> Aim of the task:
Your copy should hold every record exactly and no images.

> Records for the task:
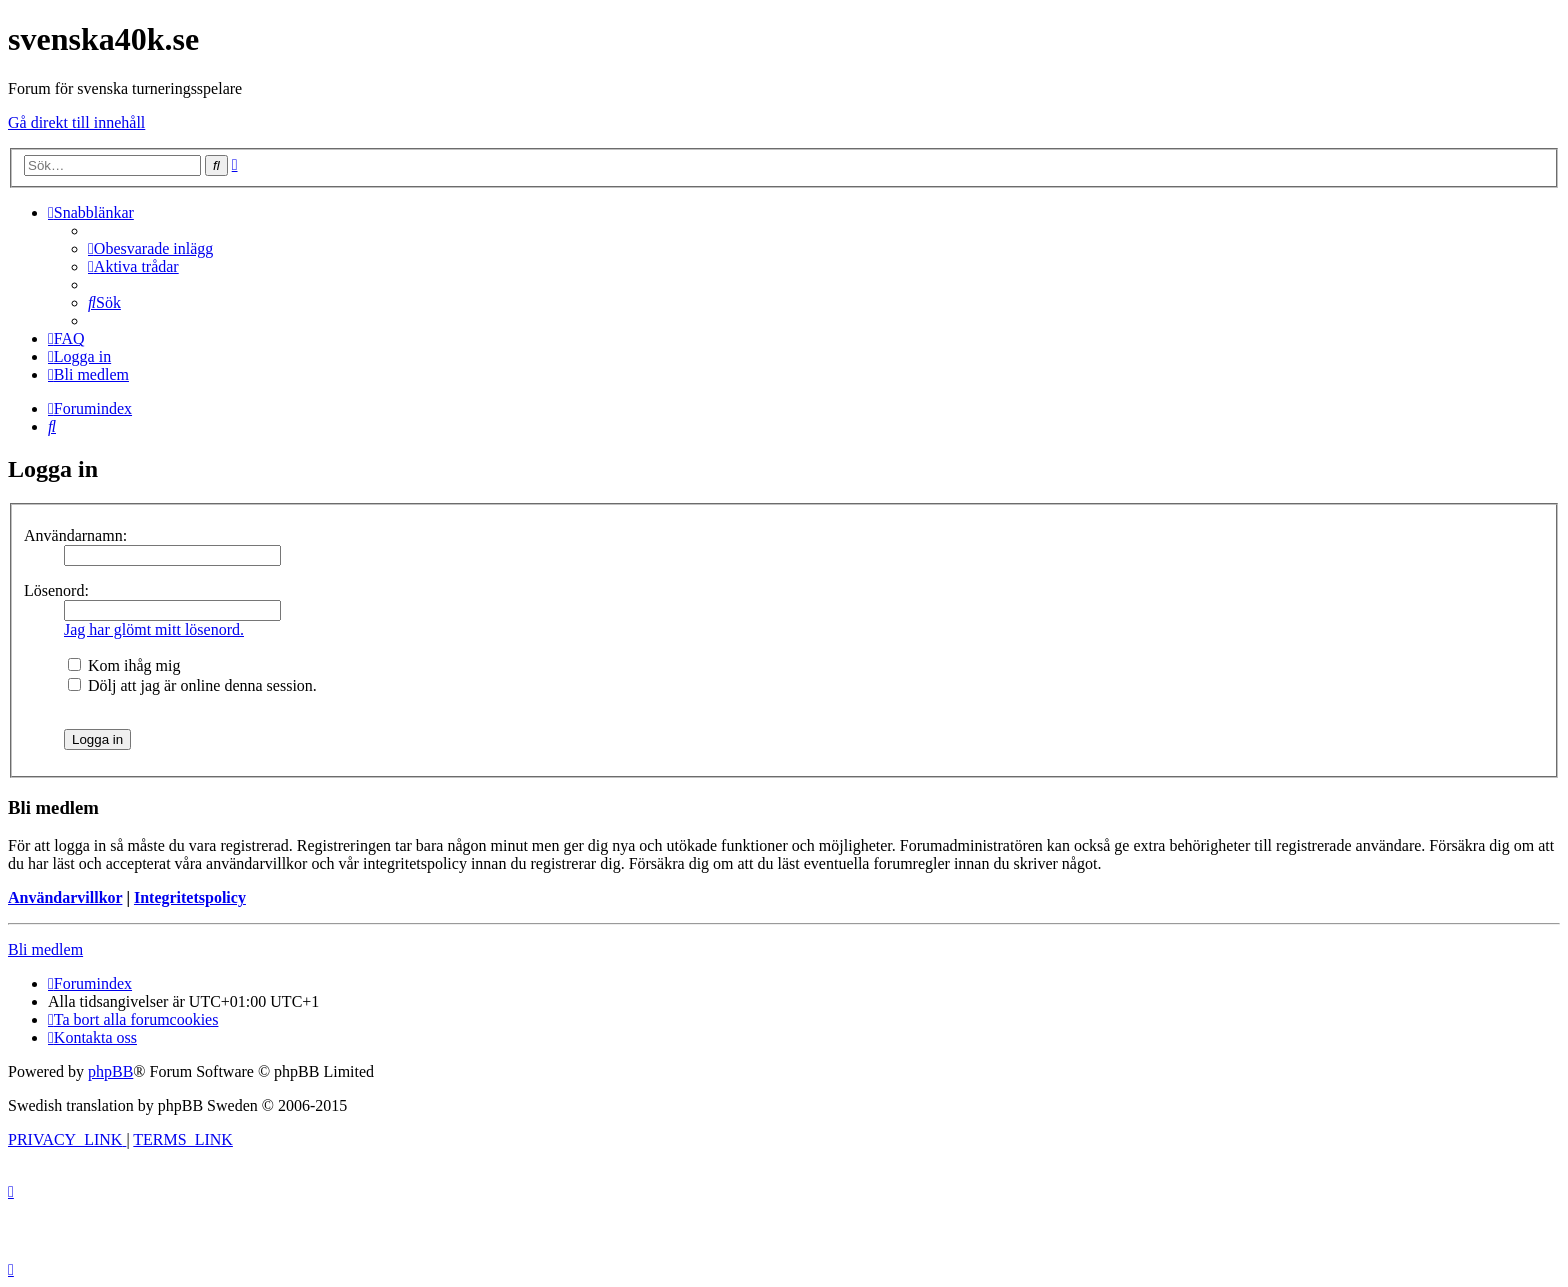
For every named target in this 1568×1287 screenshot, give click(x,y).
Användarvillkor (65, 897)
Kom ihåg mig (124, 665)
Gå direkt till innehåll (76, 122)
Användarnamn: (75, 535)
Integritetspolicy (190, 897)
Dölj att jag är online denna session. (192, 685)
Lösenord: (56, 590)
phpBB (110, 1071)
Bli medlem (45, 949)
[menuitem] (150, 248)
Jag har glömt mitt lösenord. (154, 629)
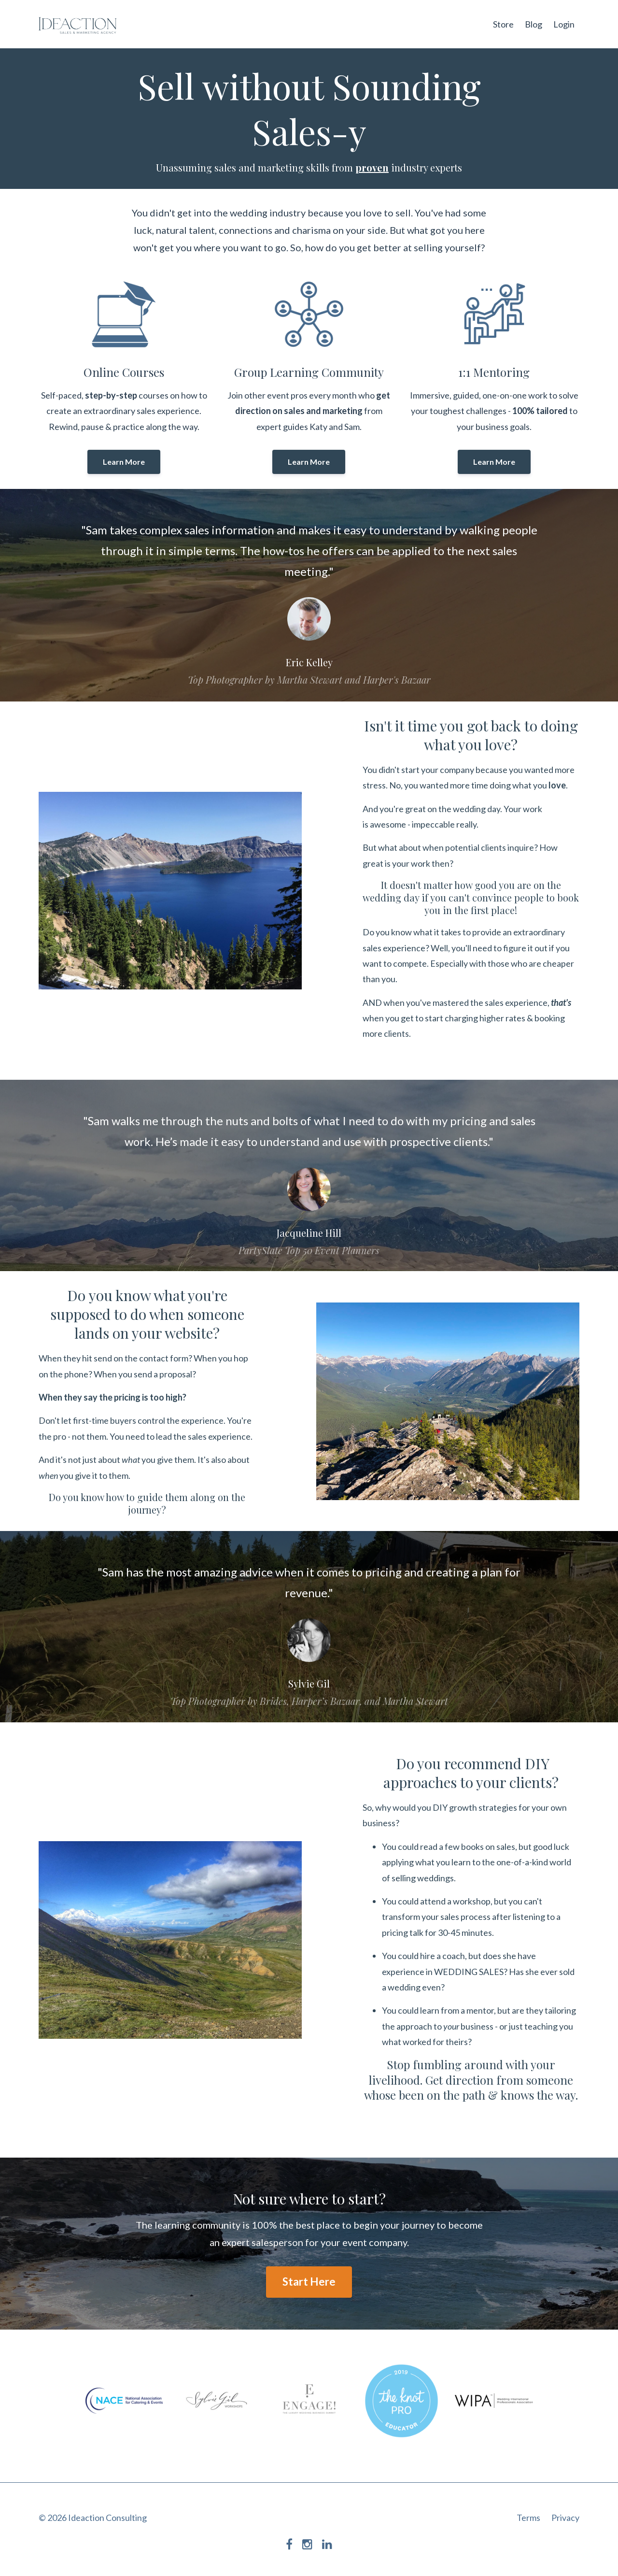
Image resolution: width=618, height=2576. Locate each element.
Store (503, 24)
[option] (309, 595)
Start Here (309, 2281)
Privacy (565, 2517)
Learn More (124, 461)
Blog (533, 24)
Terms (528, 2517)
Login (564, 24)
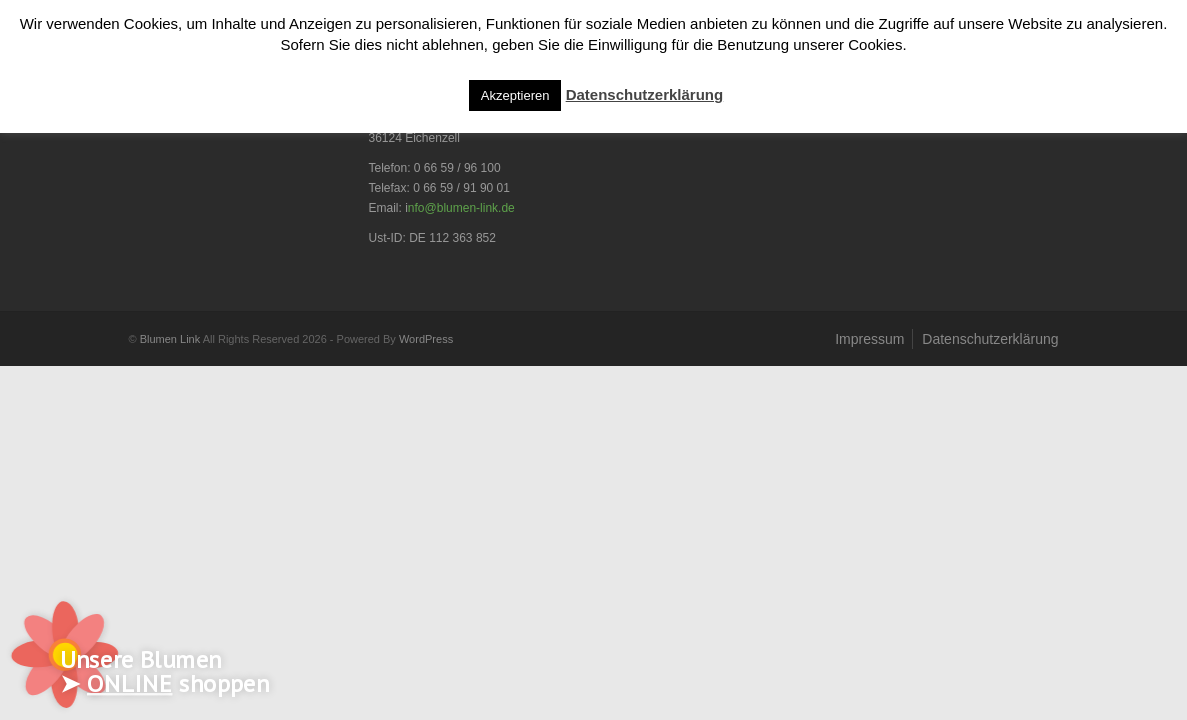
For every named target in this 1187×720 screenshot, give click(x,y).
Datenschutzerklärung (990, 339)
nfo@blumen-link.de (461, 208)
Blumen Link (170, 339)
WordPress (426, 339)
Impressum (869, 339)
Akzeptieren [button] (515, 95)
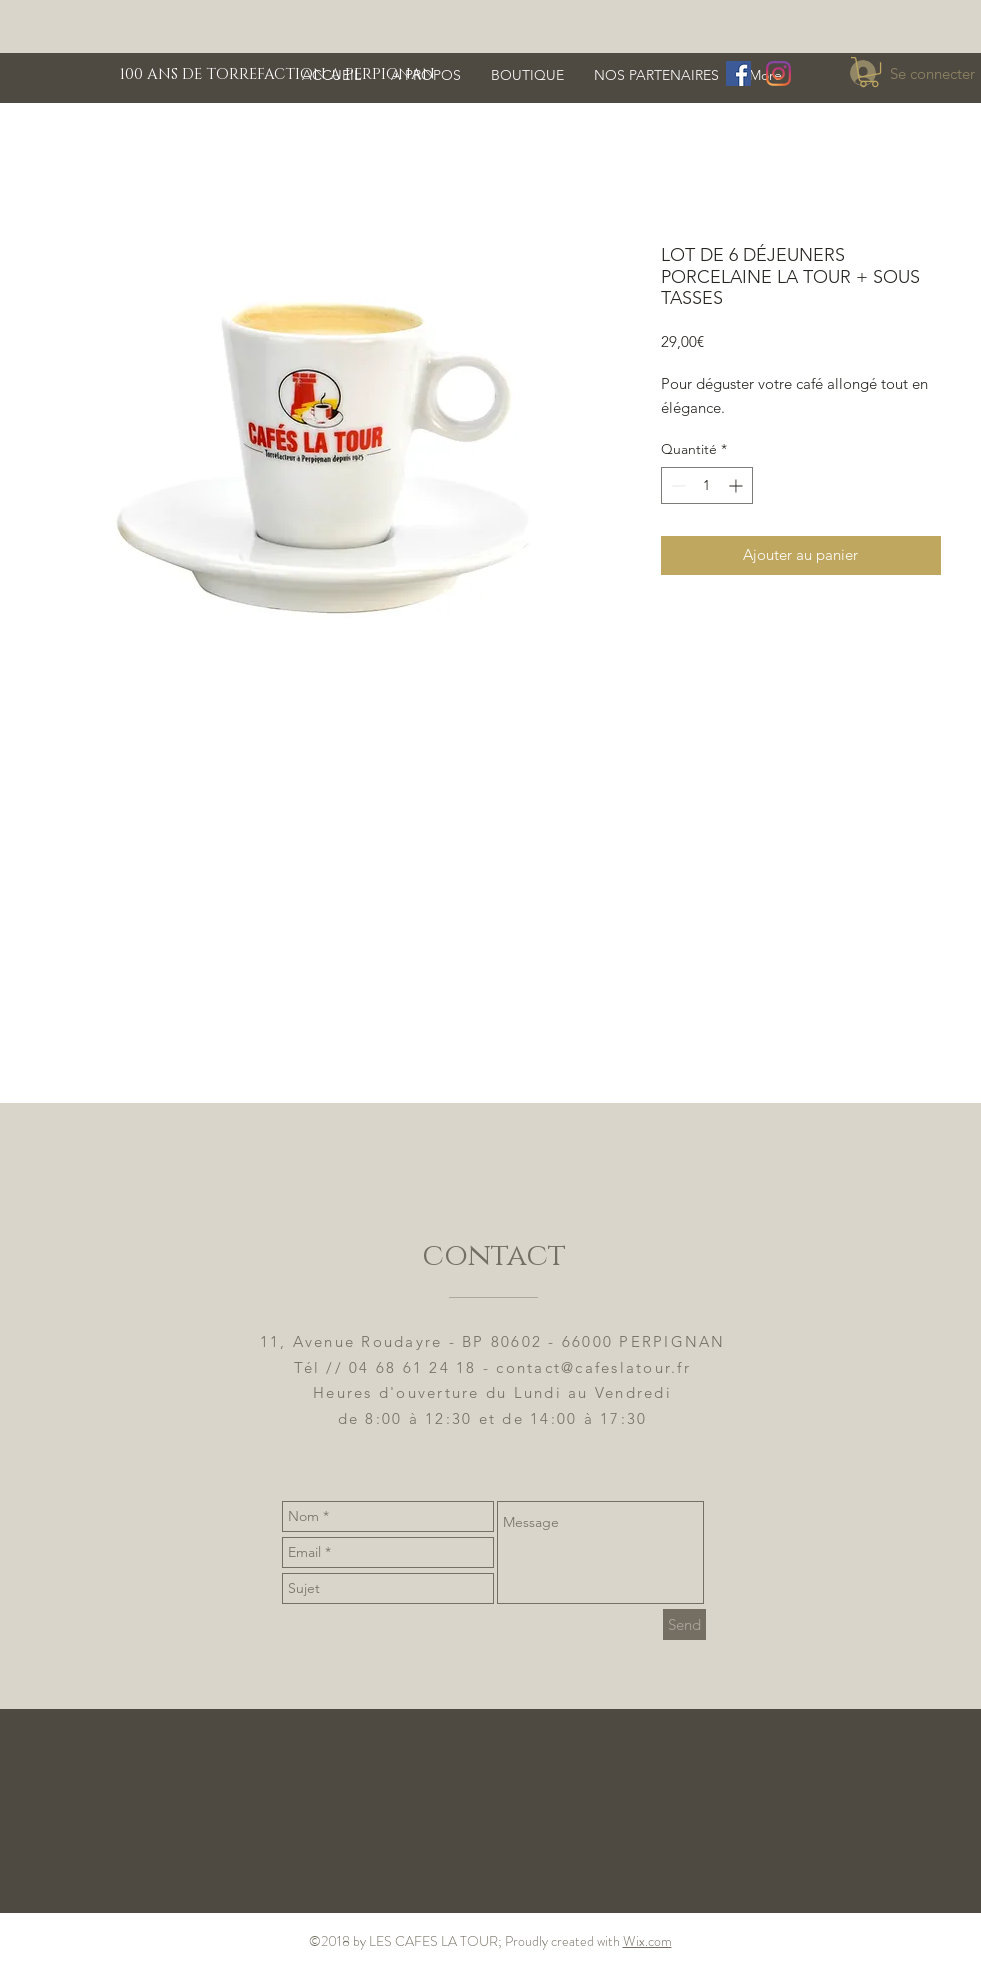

> Exercise response:
For every named target in this 1568×1287 screenshot, give click(x,y).
Användarvillkor (65, 897)
Kom ihåg mig (124, 665)
Gå direkt till innehåll (76, 122)
Användarnamn: (75, 535)
Integritetspolicy (190, 897)
Dölj att jag är online denna session. (192, 685)
Lösenord: (56, 590)
phpBB (110, 1071)
Bli medlem (45, 949)
[menuitem] (150, 248)
Jag har glömt mitt lösenord. (154, 629)
Image resolution: width=618, height=2576. Locate each element.
Store (503, 24)
[option] (309, 595)
Start Here (309, 2281)
Privacy (565, 2517)
Learn More (124, 461)
Blog (533, 24)
Terms (528, 2517)
Login (564, 24)
For every named target in this 1187×720 screenshot, give click(x,y).
Datenschutzerklärung (990, 339)
nfo@blumen-link.de (461, 208)
Blumen Link (170, 339)
WordPress (426, 339)
Impressum (869, 339)
Akzeptieren [button] (515, 95)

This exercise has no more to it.